• **EXERCISE DIRECTIONS**
Go through the listing below and repeat it exactly, omitting each picture.

• **DATASET ENTRIES**
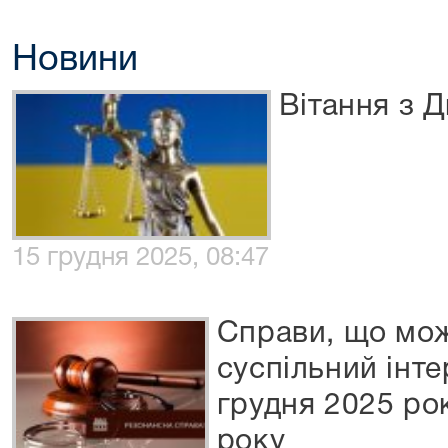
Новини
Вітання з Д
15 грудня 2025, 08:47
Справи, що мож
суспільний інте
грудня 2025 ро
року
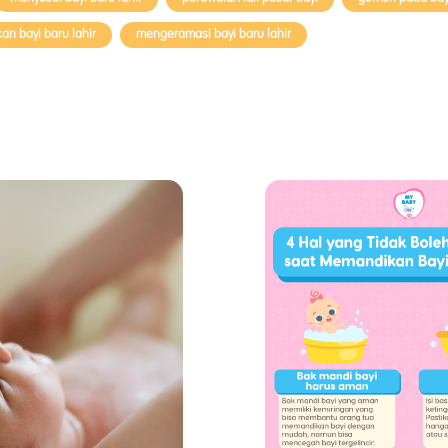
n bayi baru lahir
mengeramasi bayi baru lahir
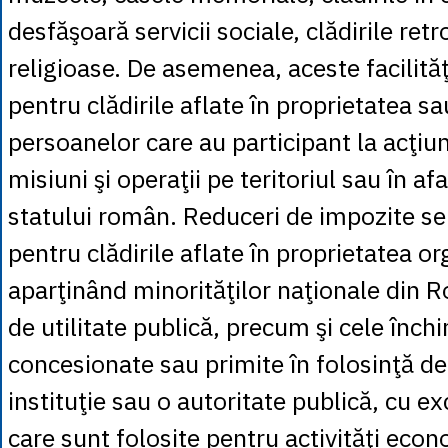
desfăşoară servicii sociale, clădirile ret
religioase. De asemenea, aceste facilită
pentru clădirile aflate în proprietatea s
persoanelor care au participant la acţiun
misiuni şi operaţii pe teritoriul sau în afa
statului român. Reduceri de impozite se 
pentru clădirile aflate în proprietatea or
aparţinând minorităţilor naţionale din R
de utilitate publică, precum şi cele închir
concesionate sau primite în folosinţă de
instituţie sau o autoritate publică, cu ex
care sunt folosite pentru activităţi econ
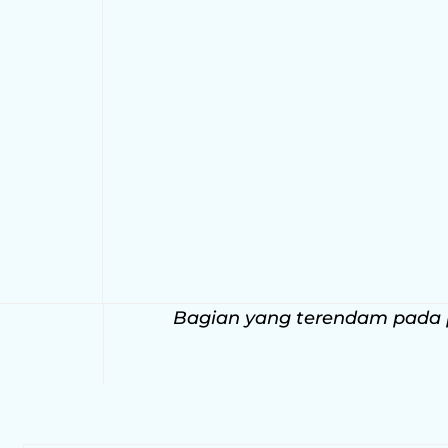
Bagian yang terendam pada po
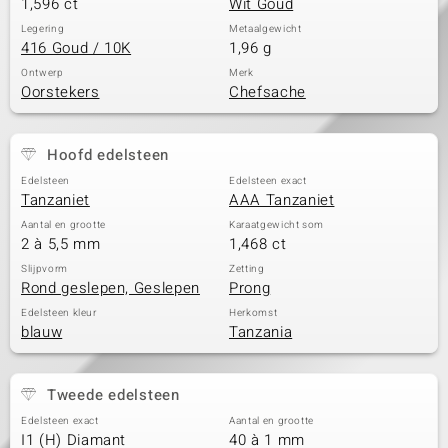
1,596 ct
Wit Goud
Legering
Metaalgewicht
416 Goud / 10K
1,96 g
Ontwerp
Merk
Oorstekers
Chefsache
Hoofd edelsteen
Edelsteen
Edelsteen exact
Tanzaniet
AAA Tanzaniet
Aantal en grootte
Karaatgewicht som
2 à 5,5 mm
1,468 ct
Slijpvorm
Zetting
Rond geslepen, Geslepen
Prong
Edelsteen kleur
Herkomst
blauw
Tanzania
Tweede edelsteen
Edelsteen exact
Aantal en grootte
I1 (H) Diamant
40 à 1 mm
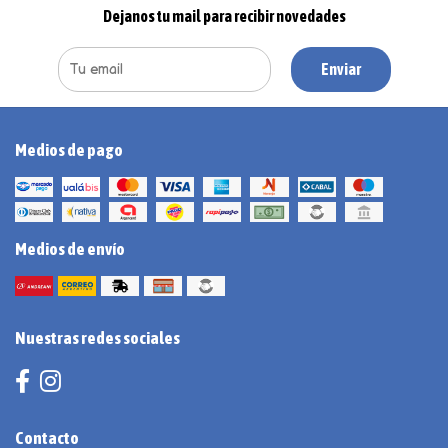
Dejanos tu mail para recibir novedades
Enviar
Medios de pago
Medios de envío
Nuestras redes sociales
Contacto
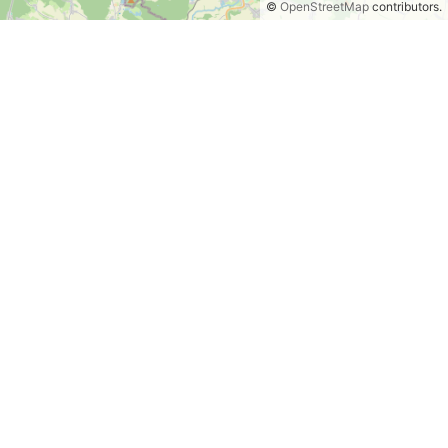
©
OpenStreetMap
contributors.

• **RESPONSE AREA**
Новини
Вітання з Д
15 грудня 2025, 08:47
Справи, що мож
суспільний інте
грудня 2025 ро
року
n bayi baru lahir
mengeramasi bayi baru lahir
desfăşoară servicii sociale, clădirile ret
religioase. De asemenea, aceste facilită
pentru clădirile aflate în proprietatea s
persoanelor care au participant la acţiun
misiuni şi operaţii pe teritoriul sau în afa
statului român. Reduceri de impozite se 
pentru clădirile aflate în proprietatea or
aparţinând minorităţilor naţionale din R
de utilitate publică, precum şi cele închir
concesionate sau primite în folosinţă de
instituţie sau o autoritate publică, cu ex
care sunt folosite pentru activităţi econ
Bagian yang terendam pada po
1,596 ct
Wit Goud
Legering
Metaalgewicht
416 Goud / 10K
1,96 g
Ontwerp
Merk
Oorstekers
Chefsache
Hoofd edelsteen
Edelsteen
Edelsteen exact
Tanzaniet
AAA Tanzaniet
Aantal en grootte
Karaatgewicht som
2 à 5,5 mm
1,468 ct
Slijpvorm
Zetting
Rond geslepen, Geslepen
Prong
Edelsteen kleur
Herkomst
blauw
Tanzania
Tweede edelsteen
Edelsteen exact
Aantal en grootte
I1 (H) Diamant
40 à 1 mm
Dejanos tu mail para recibir novedades
Enviar
Medios de pago
Medios de envío
Nuestras redes sociales
Contacto
©
OpenStreetMap
contributors.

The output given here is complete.